How This Relates to Interviews

System design relevance

  • Distributed caching design: cache keys, eviction, consistency, hit/miss behavior, and tradeoffs between compute savings vs network cost.
  • Edge + wireless constraints: intermittent connectivity, limited bandwidth, higher latency, and energy constraints—all common in real-world systems.
  • Probabilistic data structures: Bloom filters are a classic interview topic for scalable membership checks and reducing network chatter.

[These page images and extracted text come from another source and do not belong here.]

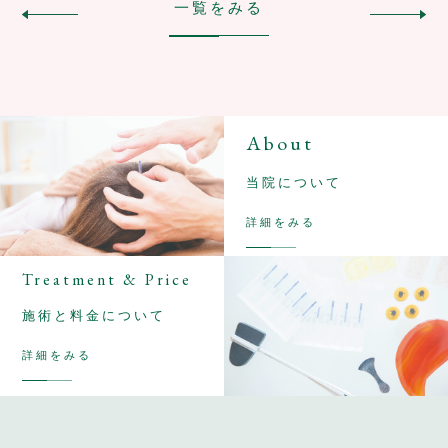
一覧をみる
About
当院について
詳細をみる
Treatment & Price
施術と料金について
詳細をみる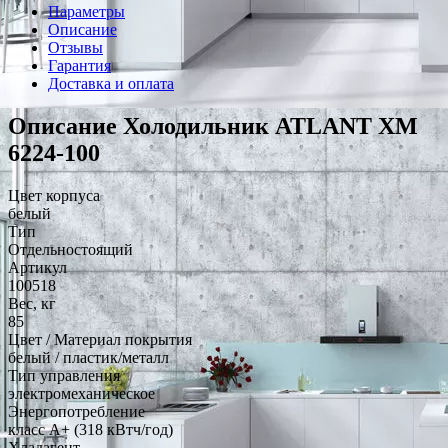
Параметры
Описание
Отзывы
Гарантия
Доставка и оплата
Описание Холодильник ATLANT ХМ
6224-100
Цвет корпуса
белый
Тип
Отдельностоящий
Артикул
100518
Вес, кг
85
Цвет / Материал покрытия
белый / пластик/металл
Тип управления
электромеханическое
Энергопотребление
класс A+ (318 кВтч/год)
Хладагент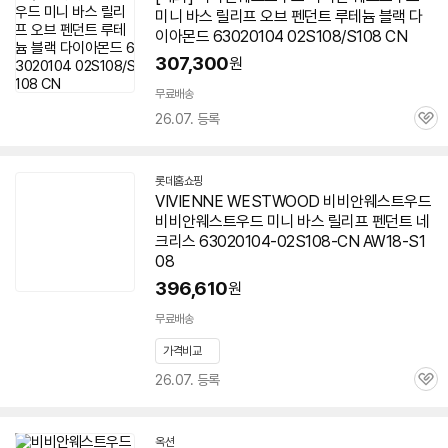
미니 바스 릴리프 오브 펜던트 루테늄 블랙 다
이아몬드 63020104 02S108/S108 CN
307,300
원
무료배송
26.07. 등록
관
심
롯데홈쇼핑
VIVIENNE WESTWOOD 비비안웨스트우드
비비안웨스트우드 미니 바스 릴리프 펜던트 네
크리스 63020104-02S108-CN AW18-S1
08
396,610
원
무료배송
가격비교
26.07. 등록
관
심
옥션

Common interview scenarios where this applies

  • Designing a shared cache across multiple nodes (e.g., CDN edge nodes, microservices, mobile/IoT swarms).
  • Reducing latency for expensive computation via memoization and reuse of intermediate results (not only final outputs).
  • Building a discovery layer (“who has what?”) that avoids broadcast storms—similar to:
    • service discovery with hints
    • cache directory protocols
    • distributed indexes

Key concepts to understand

  • KV cache / intermediate states: in transformer inference, caching attention keys/values for previous tokens avoids recomputing attention for the entire prefix.
  • Prefix-based caching: reuse is strongest when prompts share a long common prefix (system prompts, templates, few-shot examples).
  • Bloom filter tradeoffs: memory vs false positives; why false positives are acceptable when the alternative is expensive probing of every peer.
  • Latency metrics: TTFT vs TTLT and why TTFT often matters most for UX.

Key Takeaways

  • Sharing intermediate LLM states across nearby edge devices can massively reduce latency, especially TTFT (reported ~93% average reduction in the paper’s setup).
  • Partial prompt matching is crucial because real prompts rarely match exactly; prefix reuse captures the common “prompt boilerplate.”
  • Communication overhead can erase gains unless discovery is efficient—Bloom-filter catalogs reduce unnecessary wireless requests.
  • Probabilistic indexing is a practical systems tool: accept occasional wasted fetch attempts (false positives) to avoid constant network probing.
  • Practical applications:
    • Local assistants running on multiple home/office devices that cooperate (phones, TVs, Raspberry Pis).
    • Industrial/retail IoT deployments where devices share common instruction prompts and can pool compute without cloud dependence.
    • Any edge inference stack where templates and repeated prefixes dominate requests (customer support scripts, form filling, guided workflows).